■ Extracted material ■

──────

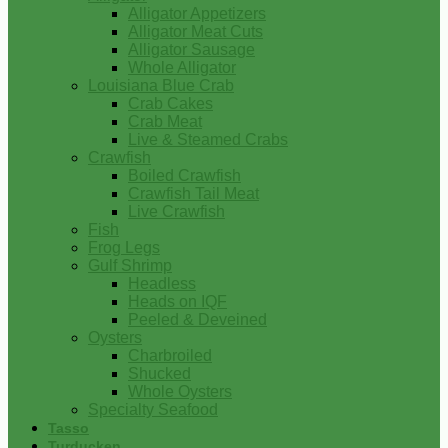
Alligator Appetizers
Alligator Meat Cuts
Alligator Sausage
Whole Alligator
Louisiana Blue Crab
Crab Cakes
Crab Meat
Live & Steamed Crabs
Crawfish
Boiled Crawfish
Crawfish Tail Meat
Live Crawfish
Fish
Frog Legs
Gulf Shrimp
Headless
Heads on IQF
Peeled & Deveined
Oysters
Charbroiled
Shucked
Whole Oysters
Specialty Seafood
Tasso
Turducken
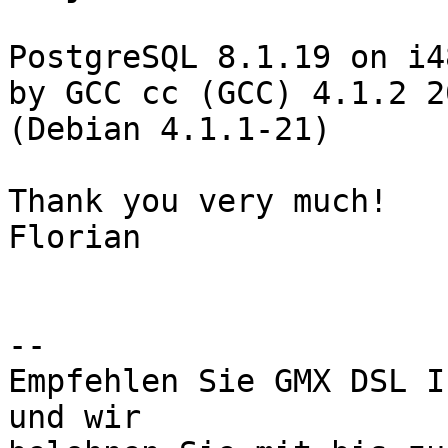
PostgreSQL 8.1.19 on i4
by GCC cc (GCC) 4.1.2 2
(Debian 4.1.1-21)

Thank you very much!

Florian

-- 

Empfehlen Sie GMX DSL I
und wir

──────

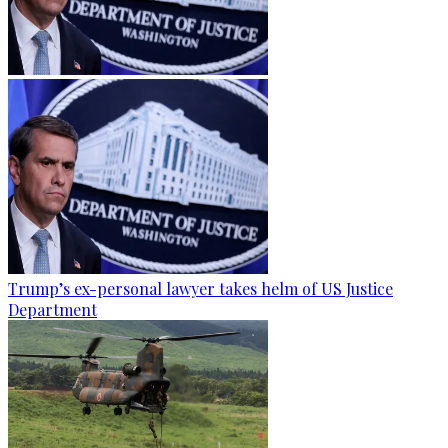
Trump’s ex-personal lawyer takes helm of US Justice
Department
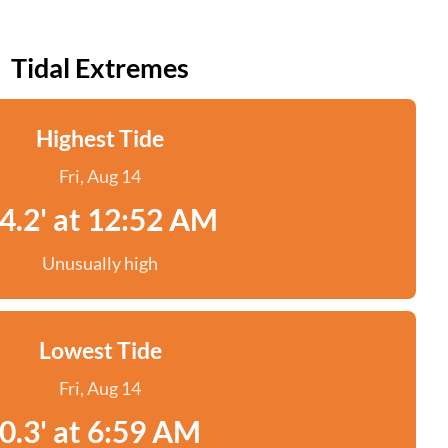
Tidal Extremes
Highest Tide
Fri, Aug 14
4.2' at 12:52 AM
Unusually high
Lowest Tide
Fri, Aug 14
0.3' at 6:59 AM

──────

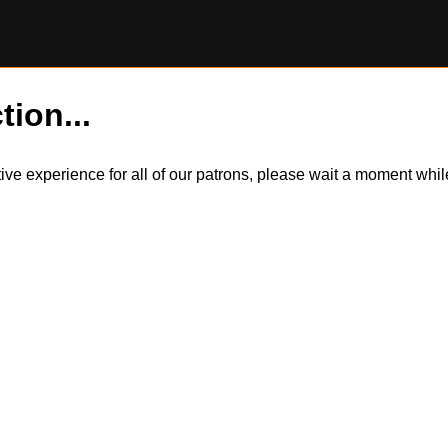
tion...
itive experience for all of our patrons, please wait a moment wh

──────

■ Task statement ■
The expected answer is every line above in which the word "Alligator" appears.

■ Exercise output ■
Alligator Appetizers
Alligator Meat Cuts
Alligator Sausage
Whole Alligator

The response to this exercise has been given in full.